There can be multiple bitstream stores. Each of these bitstream stores can be traditional storage or SRB storage. This means that the potential storage of a DSpace system is not bound by the maximum size of a single disk or file system and also that traditional and SRB storage can be combined in one DSpace installation. Both traditional and SRB storage are specified by configuration parameters. Also see Configuring the Bitstream Store below.

Stores are numbered, starting with zero, then counting upwards. Each bitstream entry in the database has a store number, used to retrieve the bitstream when required.

At the moment, the store in which new bitstreams are placed is decided using a configuration parameter, and there is no provision for moving bitstreams between stores. Administrative tools for manipulating bitstreams and stores will be provided in future releases. Right now you can move a whole store (e.g. you could move store number 1 from /localdisk/store to /fs/anotherdisk/store but it would still have to be store number 1 and have the exact same contents.

Bitstreams also have an 38-digit internal ID, different from the primary key ID of the bitstream table row. This is not visible or used outside of the bitstream storage manager. It is used to determine the exact location (relative to the relevant store directory) that the bitstream is stored in traditional or SRB storage. The first three pairs of digits are the directory path that the bitstream is stored under. The bitstream is stored in a file with the internal ID as the filename.

For example, a bitstream with the internal ID 12345678901234567890123456789012345678 is stored in the directory:

[dspace]/assetstore/12/34/56/12345678901234567890123456789012345678

The reasons for storing files this way are:

The bitstream storage manager is fully transaction-safe. In order to implement transaction-safety, the following algorithm is used to store bitstreams:

  1. A database connection is created, separately from the currently active connection in the current DSpace context.
  2. An unique internal identifier (separate from the database primary key) is generated.
  3. The bitstream DB table row is created using this new connection, with the deleted column set to true.
  4. The new connection is _commit_ted, so the 'deleted' bitstream row is written to the database
  5. The bitstream itself is stored in a file in the configured 'asset store directory', with a directory path and filename derived from the internal ID
  6. The deleted flag in the bitstream row is set to false.

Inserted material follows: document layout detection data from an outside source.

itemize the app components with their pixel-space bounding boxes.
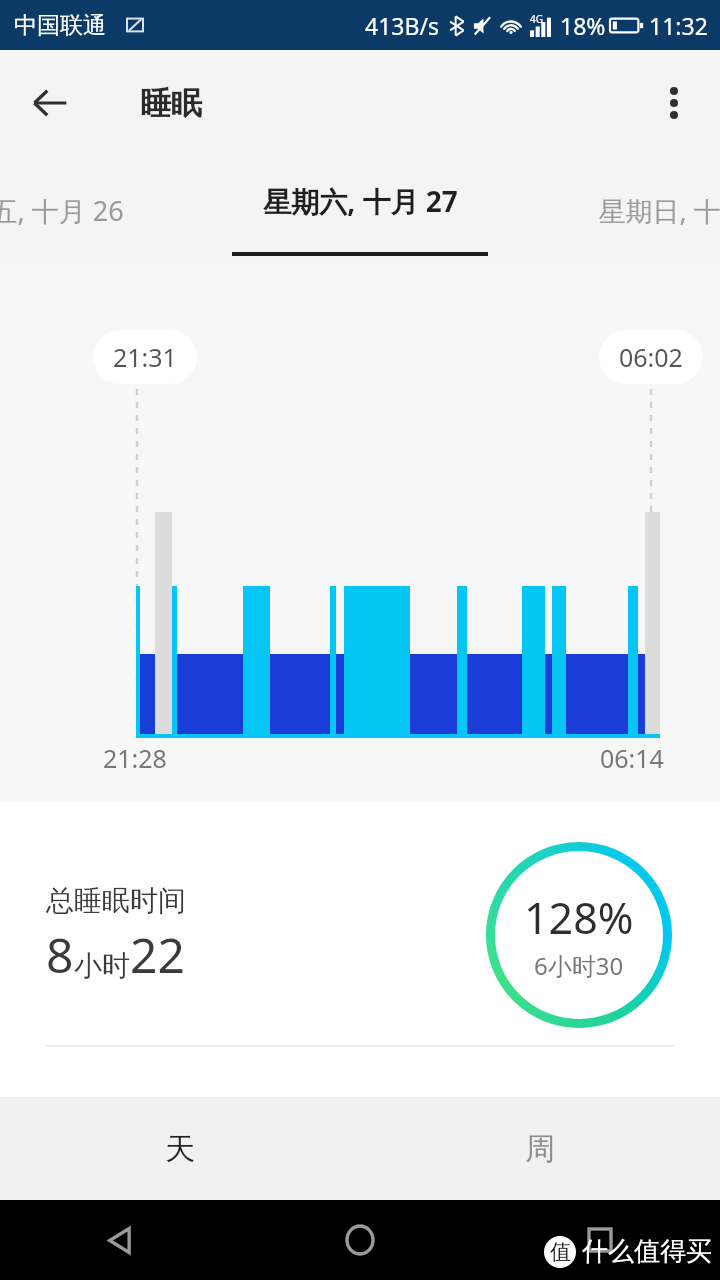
button[interactable]: 星期六, 十月 27	[231, 156, 489, 264]
staticText: 06:02	[619, 340, 683, 374]
staticText: 11:32	[649, 10, 708, 41]
staticText: 21:28	[103, 741, 167, 775]
staticText: 什么值得买	[582, 1235, 712, 1268]
button[interactable]: Back	[0, 1200, 240, 1280]
staticText: 星期五, 十月 26	[0, 192, 124, 229]
staticText: 8	[46, 922, 74, 987]
staticText: 128%	[524, 888, 634, 947]
staticText: 周	[525, 1130, 555, 1168]
staticText: 22	[130, 922, 185, 987]
staticText: 21:31	[113, 340, 177, 374]
staticText: 18%	[560, 10, 606, 41]
staticText: 06:14	[600, 741, 664, 775]
button[interactable]: Home	[240, 1200, 480, 1280]
staticText: 总睡眠时间	[46, 883, 186, 918]
staticText: 星期日, 十月 28	[598, 192, 720, 229]
staticText: 4G	[530, 12, 543, 26]
button[interactable]: 周	[360, 1097, 720, 1200]
staticText: 中国联通	[14, 11, 106, 40]
button[interactable]: Back	[22, 75, 78, 131]
staticText: 413B/s	[365, 10, 439, 41]
staticText: 天	[165, 1130, 195, 1168]
button[interactable]: Recent apps	[480, 1200, 720, 1280]
button[interactable]: More options	[646, 75, 702, 131]
button[interactable]: 星期日, 十月 28	[572, 156, 720, 264]
staticText: 星期六, 十月 27	[263, 182, 458, 220]
button[interactable]: 天	[0, 1097, 360, 1200]
staticText: 小时	[74, 948, 130, 983]
button[interactable]: 星期五, 十月 26	[0, 156, 150, 264]
staticText: 值	[550, 1239, 571, 1265]
staticText: 6小时30	[534, 949, 624, 982]
staticText: 睡眠	[140, 84, 202, 123]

This will occur (or not) as part of the current DSpace Context.
    This means that should anything go wrong before, during or after the bitstream storage, only one of the following can be true:

Similarly, when a bitstream is deleted for some reason, its deleted flag is set to true as part of the overall transaction, and the corresponding file in storage is not deleted.

Cleanup

The above techniques mean that the bitstream storage manager is transaction-safe. Over time, the bitstream database table and file store may contain a number of 'deleted' bitstreams. The cleanup method of BitstreamStorageManager goes through these deleted rows, and actually deletes them along with any corresponding files left in the storage. It only removes 'deleted' bitstreams that are more than one hour old, just in case cleanup is happening in the middle of a storage operation.

This cleanup can be invoked from the command line via the cleanup command, which can in turn be easily executed from a shell on the server machine using [dspace]/bin/dspace cleanup. You might like to have this run regularly by cron, though since DSpace is read-lots, write-not-so-much it doesn't need to be run very often.

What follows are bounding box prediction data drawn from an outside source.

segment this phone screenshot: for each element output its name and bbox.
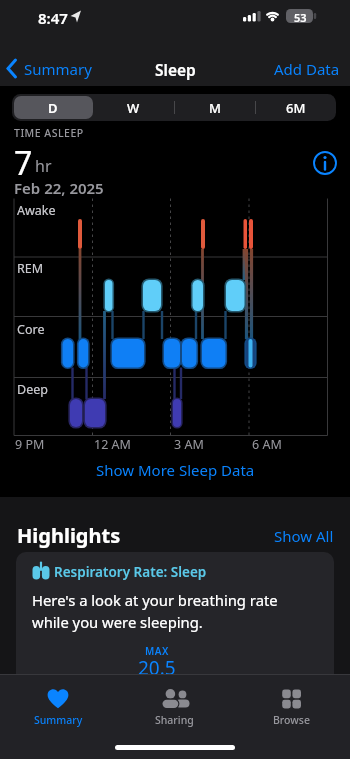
staticText: 7 xyxy=(14,141,33,185)
button[interactable]: Sharing xyxy=(116,674,233,738)
staticText: Respiratory Rate: Sleep xyxy=(54,563,207,581)
staticText: Summary xyxy=(34,713,83,727)
staticText: 20.5 xyxy=(138,655,176,681)
button[interactable]: M xyxy=(174,94,255,121)
staticText: REM xyxy=(17,260,44,277)
button[interactable]: W xyxy=(93,94,174,121)
staticText: Awake xyxy=(17,202,56,219)
staticText: 53 xyxy=(294,10,307,25)
staticText: Summary xyxy=(24,59,92,79)
staticText: 3 AM xyxy=(174,436,204,453)
button[interactable] xyxy=(311,149,339,177)
staticText: 12 AM xyxy=(94,436,131,453)
button[interactable]: Show More Sleep Data xyxy=(90,458,260,482)
staticText: TIME ASLEEP xyxy=(14,126,84,140)
staticText: Sleep xyxy=(155,59,196,80)
button[interactable]: Summary xyxy=(0,52,110,84)
button[interactable]: D xyxy=(12,94,93,121)
staticText: Here's a look at your breathing rate whi… xyxy=(32,590,278,633)
staticText: Show All xyxy=(274,526,334,546)
staticText: Core xyxy=(17,321,45,338)
staticText: M xyxy=(209,99,221,117)
button[interactable] xyxy=(16,552,334,759)
button[interactable]: 6M xyxy=(255,94,336,121)
button[interactable]: Show All xyxy=(270,524,336,546)
staticText: 9 PM xyxy=(15,436,45,453)
staticText: W xyxy=(127,99,140,117)
staticText: D xyxy=(48,99,58,117)
staticText: Browse xyxy=(273,713,310,727)
staticText: 8:47 xyxy=(38,8,68,28)
staticText: 6M xyxy=(286,99,306,117)
button[interactable]: Add Data xyxy=(266,52,346,84)
staticText: Show More Sleep Data xyxy=(96,460,255,480)
button[interactable]: Summary xyxy=(0,674,116,738)
staticText: Feb 22, 2025 xyxy=(14,178,104,198)
button[interactable]: Browse xyxy=(233,674,350,738)
staticText: Sharing xyxy=(155,713,194,727)
staticText: hr xyxy=(35,155,52,177)
staticText: Highlights xyxy=(17,522,121,549)
staticText: Deep xyxy=(17,381,48,398)
staticText: MAX xyxy=(145,644,169,658)
staticText: Add Data xyxy=(274,59,340,79)
staticText: 6 AM xyxy=(252,436,282,453)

# Clean up any deleted files from local storage on first of the month at 2:40am
40 2 1 * * [dspace]/bin/dspace cleanup > /dev/null 2>&1

Backup

The bitstreams (files) in traditional storage may be backed up very easily by simply 'tarring' or 'zipping' the [dspace]/assetstore/ directory (or whichever directory is configured in dspace.cfg). Restoring is as simple as extracting the backed-up compressed file in the appropriate location.

Similar means could be used for SRB, but SRB offers many more options for managing backup.

It is important to note that since the bitstream storage manager holds the bitstreams in storage, and information about them in the database, that a database backup and a backup of the files in the bitstream store must be made at the same time; the bitstream data in the database must correspond to the stored files.

Of course, it isn't really ideal to 'freeze' the system while backing up to ensure that the database and files match up. Since DSpace uses the bitstream data in the database as the authoritative record, it's best to back up the database before the files. This is because it's better to have a bitstream in storage but not the database (effectively non-existent to DSpace) than a bitstream record in the database but not storage, since people would be able to find the bitstream but not actually get the contents.

With DSpace 1.7 and above, there is also the option to backup both files and metadata via the AIP Backup and Restore feature.

Configuring the Bitstream Store

Both traditional and SRB bitstream stores are configured in dspace.cfg.

Configuring Traditional Storage

Bitstream stores in the file system on the server are configured like this:

assetstore.dir =  [dspace]/assetstore

(Remember that [dspace] is a placeholder for the actual name of your DSpace install directory).

The above example specifies a single asset store.

assetstore.dir =  [dspace]/assetstore_0
assetstore.dir.1 = /mnt/other_filesystem/assetstore_1

The above example specifies two asset stores. assetstore.dir specifies the asset store number 0 (zero); after that use assetstore.dir.1, assetstore.dir.2 and so on. The particular asset store a bitstream is stored in is held in the database, so don't move bitstreams between asset stores, and don't renumber them.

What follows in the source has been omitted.